In the second part of the the project management for mompreneurs series we take a look at a few more crtiical components of a project...if you missed part one last week, click here!
To get an approximation for how long a project will take and what budget will be needed, the project manager (possibly helped by one or two expert staff) needs to build an initial network of activities for the project. This is used to get the project approved (or not). Assuming the project work will be assigned to staff or contractors, to motivate them and make them accountable for their results, you must let them create their own estimates for each task, not just assign your estimates. Taking this approach will require you to revise your initial overall project estimate, but the revised estimate will be more accurate. You as project manager should carefully review and approve each staff estimate, challenging ones that seem too low. If a staff produces unusually high estimates, then you should replace them – they either don’t know what they are doing, or they are lazy, or they are afraid of responsibility. You don’t want anyone with any of those characteristics on your team.
By far the most serious challenge in managing a project is to get realistic estimates of activity durations. One fairly successful project manager used to take the estimates that his staff made and multiplied them by pi (3.14). Almost everyone, almost all the time, underestimates the amount of time it will take them to do an unfamiliar task, and usually by a wide margin. What is a project manager to do?

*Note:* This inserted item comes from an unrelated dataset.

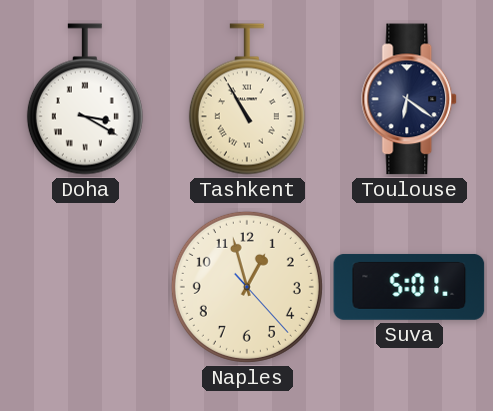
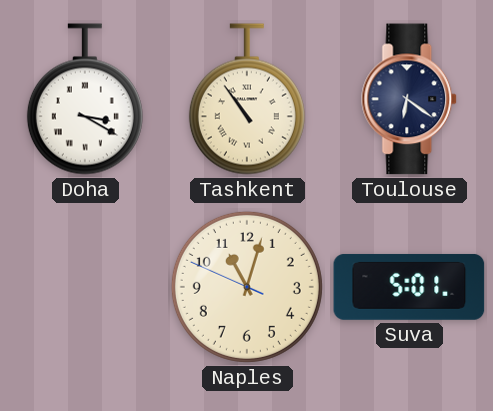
Tashkent: 10:55 -> 10:54
Naples: 12:57 -> 11:02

Best practice is to get 3 estimates: best case, expected, worst case. There should always be a bigger gap between worst and expected versus best and expected. The best way for the project manager to evaluate the reliability of the expected estimate is by exploring the basis for the worst case estimate with the staff. Staff are much less defensive about the worst case estimate, and this is where the risk is buried that the project manager needs to understand. Using the 3 estimate approach, you can use statistical techniques that will give you the probability of meeting a target date. PERT (Program Evaluation & Review Technique) is the simplest of these statistical tools.
Most projects start with a target completion date in mind. Sometimes you have no choice – organizing an event for the July 1 holiday means you have to be ready by July 1. If there is a non-moveable deadline that must be met, then best practice is to build a network with some contingency in it – the more unique the undertaking, the bigger the contingency.
More often in business an artificial target date is set (e.g., you want to launch a new product by 15 November to benefit from the Xmas shopping season), and the project constructed to meet it. This approach almost inevitably runs into trouble and misses the imposed deadline. What can the project manager do?
Best practice is to build a project network without any assigned completion date. With this network, then compare the projected end date with the target. If they are widely divergent, then accept the fact that the original target is unattainable, period. If you can live with a new more realistic target then carry on, otherwise forget the whole project. If the projected end date and target are close enough, then you should examine the critical path in the network to see how it might be shortened.
There are 4 ways to shorten an activity duration:
The project network is built, the budget and completion date approved, staff or contractors hired/assigned, and work begins. How best now to monitor progress on the project?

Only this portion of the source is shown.